*THE PROBLEM:* Repeat the whole listing, keeping every word and every line intact.

*INPUT DATA:*
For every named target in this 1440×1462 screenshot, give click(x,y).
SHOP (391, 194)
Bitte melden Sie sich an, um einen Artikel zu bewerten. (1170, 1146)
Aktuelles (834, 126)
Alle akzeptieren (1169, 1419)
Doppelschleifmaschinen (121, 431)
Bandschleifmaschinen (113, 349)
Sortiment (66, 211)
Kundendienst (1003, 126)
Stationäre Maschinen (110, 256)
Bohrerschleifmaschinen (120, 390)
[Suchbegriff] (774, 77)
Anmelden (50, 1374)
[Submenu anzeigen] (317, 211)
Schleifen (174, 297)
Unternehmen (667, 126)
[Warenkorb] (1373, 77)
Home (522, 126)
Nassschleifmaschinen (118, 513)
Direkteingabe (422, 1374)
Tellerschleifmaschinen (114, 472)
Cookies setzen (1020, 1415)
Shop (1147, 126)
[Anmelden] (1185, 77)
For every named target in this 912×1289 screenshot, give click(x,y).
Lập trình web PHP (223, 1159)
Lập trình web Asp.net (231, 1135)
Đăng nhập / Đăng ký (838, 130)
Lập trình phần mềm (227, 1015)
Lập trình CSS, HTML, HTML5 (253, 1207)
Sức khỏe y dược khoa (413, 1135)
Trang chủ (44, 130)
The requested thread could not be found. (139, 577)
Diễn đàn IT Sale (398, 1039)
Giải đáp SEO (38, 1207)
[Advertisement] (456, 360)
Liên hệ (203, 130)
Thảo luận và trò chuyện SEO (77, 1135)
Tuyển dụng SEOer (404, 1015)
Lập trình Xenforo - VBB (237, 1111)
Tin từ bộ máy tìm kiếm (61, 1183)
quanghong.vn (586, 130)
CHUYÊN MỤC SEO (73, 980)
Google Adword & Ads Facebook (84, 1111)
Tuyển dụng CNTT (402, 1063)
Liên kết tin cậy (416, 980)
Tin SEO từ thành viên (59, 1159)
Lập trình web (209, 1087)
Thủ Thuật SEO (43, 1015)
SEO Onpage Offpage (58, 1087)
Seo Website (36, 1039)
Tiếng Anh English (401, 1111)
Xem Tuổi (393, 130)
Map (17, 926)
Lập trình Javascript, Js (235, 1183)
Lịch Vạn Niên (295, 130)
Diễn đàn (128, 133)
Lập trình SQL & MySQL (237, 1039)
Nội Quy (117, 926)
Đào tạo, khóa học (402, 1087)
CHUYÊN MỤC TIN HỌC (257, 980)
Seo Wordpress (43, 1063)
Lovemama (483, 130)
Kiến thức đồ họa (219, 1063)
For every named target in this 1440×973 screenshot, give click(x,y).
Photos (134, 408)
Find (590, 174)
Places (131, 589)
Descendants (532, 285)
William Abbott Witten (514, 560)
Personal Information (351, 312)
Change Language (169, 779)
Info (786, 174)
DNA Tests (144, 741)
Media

*WRITTEN SOLUTION:*
For every named target in this 1440×1462 screenshot, give click(x,y).
SHOP (391, 194)
Bitte melden Sie sich an, um einen Artikel zu bewerten. (1170, 1146)
Aktuelles (834, 126)
Alle akzeptieren (1169, 1419)
Doppelschleifmaschinen (121, 431)
Bandschleifmaschinen (113, 349)
Sortiment (66, 211)
Kundendienst (1003, 126)
Stationäre Maschinen (110, 256)
Bohrerschleifmaschinen (120, 390)
[Suchbegriff] (774, 77)
Anmelden (50, 1374)
[Submenu anzeigen] (317, 211)
Schleifen (174, 297)
Unternehmen (667, 126)
[Warenkorb] (1373, 77)
Home (522, 126)
Nassschleifmaschinen (118, 513)
Direkteingabe (422, 1374)
Tellerschleifmaschinen (114, 472)
Cookies setzen (1020, 1415)
Shop (1147, 126)
[Anmelden] (1185, 77)
For every named target in this 912×1289 screenshot, give click(x,y).
Lập trình web PHP (223, 1159)
Lập trình web Asp.net (231, 1135)
Đăng nhập / Đăng ký (838, 130)
Lập trình phần mềm (227, 1015)
Lập trình CSS, HTML, HTML5 (253, 1207)
Sức khỏe y dược khoa (413, 1135)
Trang chủ (44, 130)
The requested thread could not be found. (139, 577)
Diễn đàn IT Sale (398, 1039)
Giải đáp SEO (38, 1207)
[Advertisement] (456, 360)
Liên hệ (203, 130)
Thảo luận và trò chuyện SEO (77, 1135)
Tuyển dụng SEOer (404, 1015)
Lập trình Xenforo - VBB (237, 1111)
Tin từ bộ máy tìm kiếm (61, 1183)
quanghong.vn (586, 130)
CHUYÊN MỤC SEO (73, 980)
Google Adword & Ads Facebook (84, 1111)
Tuyển dụng CNTT (402, 1063)
Liên kết tin cậy (416, 980)
Tin SEO từ thành viên (59, 1159)
Lập trình web (209, 1087)
Thủ Thuật SEO (43, 1015)
SEO Onpage Offpage (58, 1087)
Seo Website (36, 1039)
Tiếng Anh English (401, 1111)
Xem Tuổi (393, 130)
Map (17, 926)
Lập trình Javascript, Js (235, 1183)
Lịch Vạn Niên (295, 130)
Diễn đàn (128, 133)
Lập trình SQL & MySQL (237, 1039)
Nội Quy (117, 926)
Đào tạo, khóa học (402, 1087)
CHUYÊN MỤC TIN HỌC (257, 980)
Seo Wordpress (43, 1063)
Lovemama (483, 130)
Kiến thức đồ họa (219, 1063)
For every named target in this 1440×973 screenshot, give click(x,y).
Photos (134, 408)
Find (590, 174)
Places (131, 589)
Descendants (532, 285)
William Abbott Witten (514, 560)
Personal Information (351, 312)
Change Language (169, 779)
Info (786, 174)
DNA Tests (144, 741)
Media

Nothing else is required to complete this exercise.